Risk and Exploitability

This flaw mislabels a Session Temporary Key as authenticated even when no MITM has been performed. The impact is that an attacker who carries out a Just Works pairing could be treated as if a high security level had been achieved. The CVSS score is not specified and EPSS is unavailable, and the vulnerability is not in KEV, so no public severity metrics are provided. Because the flaw involves authentication state misclassification rather than a direct control‑flow escape, exploitability depends on the ability to carry out a pairing transaction. No evidence of known exploits is reported in the references, so it is unclear how often this can be abused.

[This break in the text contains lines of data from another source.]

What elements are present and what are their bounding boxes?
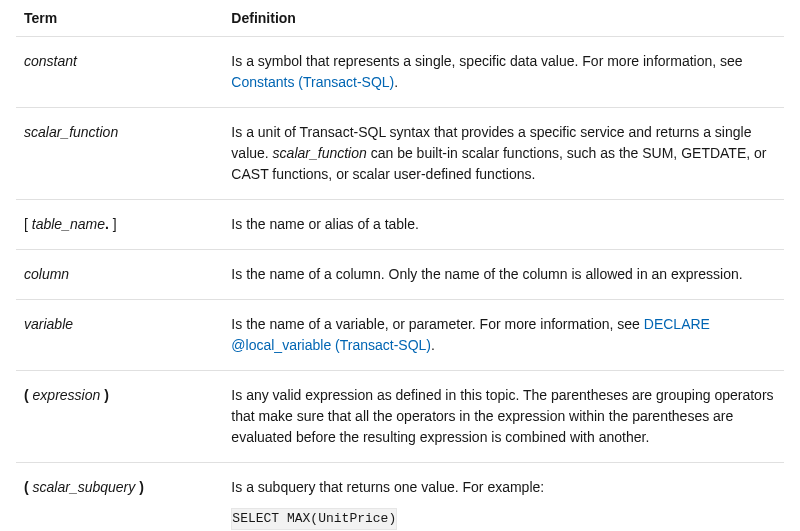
term-table-name: table_name — [32, 216, 105, 232]
header-term: Term — [16, 0, 223, 37]
term-constant: constant — [24, 53, 77, 69]
term-paren-open: ( — [24, 479, 33, 495]
definition-cell: Is a symbol that represents a single, sp… — [223, 37, 784, 108]
term-cell: ( scalar_subquery ) — [16, 463, 223, 532]
table-row: variable Is the name of a variable, or p… — [16, 300, 784, 371]
term-paren-close: ) — [100, 387, 109, 403]
table-row: scalar_function Is a unit of Transact-SQ… — [16, 108, 784, 200]
term-column: column — [24, 266, 69, 282]
term-cell: [ table_name. ] — [16, 200, 223, 250]
term-cell: constant — [16, 37, 223, 108]
term-scalar-subquery: scalar_subquery — [33, 479, 136, 495]
term-variable: variable — [24, 316, 73, 332]
table-row: constant Is a symbol that represents a s… — [16, 37, 784, 108]
term-cell: variable — [16, 300, 223, 371]
definitions-table: Term Definition constant Is a symbol tha… — [16, 0, 784, 531]
definition-cell: Is the name or alias of a table. — [223, 200, 784, 250]
definition-italic: scalar_function — [273, 145, 367, 161]
link-constants[interactable]: Constants (Transact-SQL) — [231, 74, 394, 90]
table-row: [ table_name. ] Is the name or alias of … — [16, 200, 784, 250]
definition-text: Is a subquery that returns one value. Fo… — [231, 479, 544, 495]
term-paren-close: ) — [135, 479, 144, 495]
term-cell: ( expression ) — [16, 371, 223, 463]
table-row: column Is the name of a column. Only the… — [16, 250, 784, 300]
definition-cell: Is a unit of Transact-SQL syntax that pr… — [223, 108, 784, 200]
term-bracket-close: ] — [109, 216, 117, 232]
definition-cell: Is the name of a variable, or parameter.… — [223, 300, 784, 371]
table-row: ( expression ) Is any valid expression a… — [16, 371, 784, 463]
term-bracket-open: [ — [24, 216, 32, 232]
table-row: ( scalar_subquery ) Is a subquery that r… — [16, 463, 784, 532]
definition-text: Is the name of a column. Only the name o… — [231, 266, 742, 282]
definition-suffix: . — [431, 337, 435, 353]
definition-cell: Is the name of a column. Only the name o… — [223, 250, 784, 300]
code-sample-select: SELECT MAX(UnitPrice) — [231, 508, 397, 530]
definition-cell: Is a subquery that returns one value. Fo… — [223, 463, 784, 532]
definition-text: Is the name of a variable, or parameter.… — [231, 316, 643, 332]
term-expression: expression — [33, 387, 101, 403]
definition-suffix: . — [394, 74, 398, 90]
term-paren-open: ( — [24, 387, 33, 403]
term-scalar-function: scalar_function — [24, 124, 118, 140]
term-cell: column — [16, 250, 223, 300]
table-header-row: Term Definition — [16, 0, 784, 37]
definition-text: Is the name or alias of a table. — [231, 216, 419, 232]
header-definition: Definition — [223, 0, 784, 37]
definition-cell: Is any valid expression as defined in th… — [223, 371, 784, 463]
definition-text: Is a symbol that represents a single, sp… — [231, 53, 742, 69]
term-cell: scalar_function — [16, 108, 223, 200]
definition-text: Is any valid expression as defined in th… — [231, 387, 773, 445]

It is inferred from the limited data that the risk may not be severe, but the potential for privilege escalation via incorrect authentication suggests it remains a concern.

Generated by OpenCVE AI on May 2, 2026 at 07:22 UTC.

Remediation

No vendor fix or workaround currently provided.

OpenCVE Recommended Actions

  • Update the Linux kernel to a version that incorporates the SMP/STK authentication fix, ensuring the pairing flow correctly records the MITM state.
  • Configure the Bluetooth stack to disable legacy SMP pairing and enforce Secure Connections only, preventing the deprecated pairing method from being used.
  • Continuously audit and monitor Bluetooth sessions for unexpected high‑security levels without corresponding MITM authentication, and alert on such anomalies.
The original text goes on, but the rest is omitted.